スイミングのサウナ(←とはいえ、60度ぐらいなんだが)にいたら、レッスンを終えたいつもの顔見知り小学生たちがやってきた。
だけど今日4人しかいない。
聞いたら、一人曰く「夏休みだから」。
なるほど、旅行とかに行ってる子がいるわけだ。
みんなもどこか行くの、と聞こうとしたら、その前に、私の一番近くに座っていた子が「私、あさってから、『オジバガエリ』に行くの」と言い出した。
ん?オジバガエリ?
次の瞬間、それは『オジバガエリ』ではなく『オヂバガエリ』、つまり『おぢばがえり』だとピンときたが、ほかの子どもたちは「それ、どこにあるの」とか「それ、何」と口々に聞き出した。

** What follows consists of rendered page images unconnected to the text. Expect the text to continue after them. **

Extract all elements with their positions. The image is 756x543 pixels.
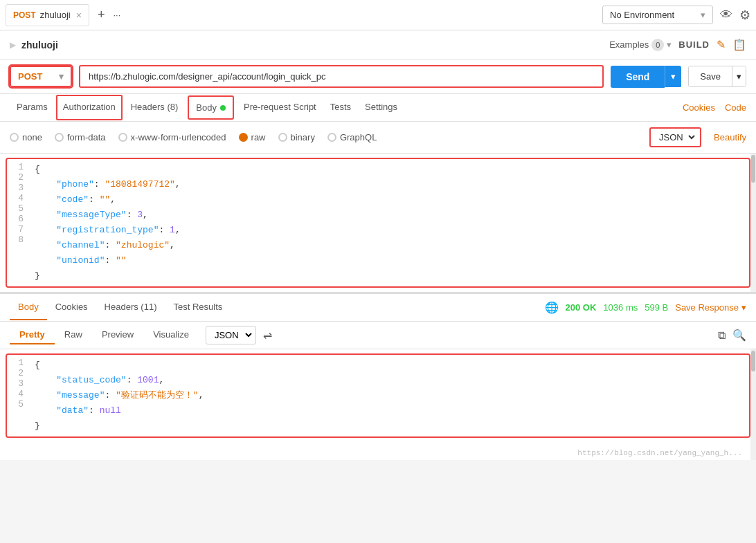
settings-icon[interactable]: ⚙ [739,8,750,23]
save-response-label: Save Response [675,302,739,313]
radio-formdata-icon [55,133,64,142]
watermark: https://blog.csdn.net/yang_yang_h... [577,449,742,457]
response-section: Body Cookies Headers (11) Test Results 🌐… [0,294,756,460]
code-line-1: { [35,162,742,177]
current-tab[interactable]: POST zhuluoji × [6,4,89,26]
code-line-6: "channel": "zhulogic", [35,238,742,253]
tab-close[interactable]: × [76,10,82,21]
resp-tab-body[interactable]: Body [10,295,47,320]
fmt-tab-preview[interactable]: Preview [92,326,143,344]
wrap-icon[interactable]: ⇌ [263,329,272,342]
status-ok-badge: 200 OK [566,302,597,313]
resp-tab-testresults[interactable]: Test Results [165,295,231,320]
save-dropdown-arrow[interactable]: ▾ [732,66,746,86]
env-section: No Environment ▾ 👁 ⚙ [602,6,750,24]
code-line-8: } [35,268,742,284]
globe-icon: 🌐 [545,301,559,314]
send-button-group: Send ▾ [611,66,681,88]
request-bar-right: Examples 0 ▾ BUILD ✎ 📋 [609,38,746,51]
send-button[interactable]: Send [611,66,665,88]
radio-none-icon [10,133,19,142]
radio-raw-label: raw [251,132,266,142]
radio-raw-icon [239,133,248,142]
editor-scrollbar[interactable] [750,154,756,292]
radio-binary-label: binary [291,132,315,142]
response-body-editor: 12345 { "status_code": 1001, "message": … [0,349,756,460]
tab-params[interactable]: Params [10,95,55,120]
resp-editor-right: ⧉ 🔍 [718,329,746,342]
json-select[interactable]: JSON [654,130,697,145]
search-icon[interactable]: 🔍 [732,329,746,342]
request-name: zhuluoji [21,39,58,50]
radio-binary[interactable]: binary [278,132,315,142]
tab-method: POST [13,10,36,20]
fmt-select[interactable]: JSON [208,328,254,342]
fmt-tab-raw[interactable]: Raw [55,326,92,344]
tab-name: zhuluoji [40,10,71,20]
examples-label: Examples [609,39,649,50]
url-input[interactable] [79,65,604,88]
env-arrow-icon: ▾ [701,10,705,20]
examples-arrow-icon: ▾ [667,39,672,50]
code-line-5: "registration_type": 1, [35,223,742,238]
beautify-button[interactable]: Beautify [714,132,746,142]
code-link[interactable]: Code [725,102,746,113]
edit-icon[interactable]: ✎ [717,38,726,51]
examples-count: 0 [651,39,664,51]
save-response-button[interactable]: Save Response ▾ [675,302,746,313]
fmt-tab-visualize[interactable]: Visualize [143,326,199,344]
radio-graphql[interactable]: GraphQL [327,132,377,142]
save-button-group: Save ▾ [688,66,746,87]
env-dropdown[interactable]: No Environment ▾ [602,6,713,24]
send-dropdown-arrow[interactable]: ▾ [665,66,681,87]
code-line-7: "unionid": "" [35,253,742,268]
response-time: 1036 ms [603,302,638,313]
body-dot-icon [220,105,226,111]
save-response-arrow-icon: ▾ [741,302,746,313]
response-line-numbers: 12345 [10,358,30,434]
radio-raw[interactable]: raw [239,132,266,142]
examples-section[interactable]: Examples 0 ▾ [609,39,672,51]
request-code[interactable]: { "phone": "18081497712", "code": "", "m… [30,162,746,284]
method-label: POST [18,71,42,82]
method-arrow-icon: ▾ [59,71,64,82]
code-line-4: "messageType": 3, [35,208,742,223]
radio-formdata[interactable]: form-data [55,132,106,142]
request-line-numbers: 12345678 [10,162,30,284]
copy-icon[interactable]: ⧉ [718,329,726,342]
radio-binary-icon [278,133,287,142]
new-tab-button[interactable]: + [93,8,109,22]
method-dropdown[interactable]: POST ▾ [10,66,72,87]
tabs-more-icon[interactable]: ··· [113,10,120,20]
request-body-editor: 12345678 { "phone": "18081497712", "code… [0,154,756,294]
tab-tests[interactable]: Tests [323,95,358,120]
fmt-select-wrap[interactable]: JSON [206,326,256,344]
radio-none-label: none [22,132,42,142]
tab-headers[interactable]: Headers (8) [124,95,186,120]
tab-right-links: Cookies Code [683,102,746,113]
code-line-2: "phone": "18081497712", [35,177,742,192]
build-button[interactable]: BUILD [678,39,710,50]
eye-icon[interactable]: 👁 [720,8,732,22]
tab-prerequest[interactable]: Pre-request Script [237,95,323,120]
save-button[interactable]: Save [689,66,732,86]
response-size: 599 B [645,302,668,313]
radio-formdata-label: form-data [67,132,106,142]
tab-authorization[interactable]: Authorization [56,95,123,120]
fmt-tab-pretty[interactable]: Pretty [10,326,55,344]
response-scrollbar[interactable] [750,349,756,460]
response-status-section: 🌐 200 OK 1036 ms 599 B Save Response ▾ [545,301,746,314]
json-format-dropdown[interactable]: JSON [649,127,701,147]
radio-urlencoded-icon [118,133,127,142]
radio-none[interactable]: none [10,132,42,142]
notes-icon[interactable]: 📋 [732,38,746,51]
cookies-link[interactable]: Cookies [683,102,715,113]
resp-tab-headers[interactable]: Headers (11) [96,295,165,320]
body-label: Body [196,102,217,113]
tab-settings[interactable]: Settings [358,95,404,120]
code-line-3: "code": "", [35,192,742,208]
resp-tab-cookies[interactable]: Cookies [47,295,96,320]
radio-urlencoded[interactable]: x-www-form-urlencoded [118,132,226,142]
radio-urlencoded-label: x-www-form-urlencoded [131,132,226,142]
tab-body[interactable]: Body [188,95,234,120]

当の彼女は、それでも説明しにくいんだろう。あるいは、うかつに説明したらまずいと何となく察知しているかもしれない。ほかの子たちの質問には答えなかった。私も、どう返答したらいいか分からなかった。
「毎年、行くの」
「うん」
これで、この会話は終わった。
これ以上、私は何も言えなかった。
彼女は、スイミングで会うだけの知らない大人である私に「おぢばがえりに行く」と行った。
決して、嫌々行くという感じではなかった。
むしろ、友だちには言えないが、大人の私には聞いてほしかったのではないかと思った。そして、「すごいね、えらいね」と言ってもらえることを期待していたのではないか。
そうしたら、ほかの子にも、「おぢばがえり」を堂々と説明できた。
なのに、当てが外れてしまった。
もちろん、私には、おぢばがえりをどうこう言うことはできないし、言えるほど内容を知らないし、彼女をおぢばがえりに行かせるのはその家庭の自由だ。
だけど、このサウナの中の雰囲気は何なんだ。そして、私の何とも言えない複雑な気持ちは。
彼女が大人になったとき、自分の意思で自分の信条を決められるようにあってほしい。
これもまた、全くもって余計なお世話なのだが。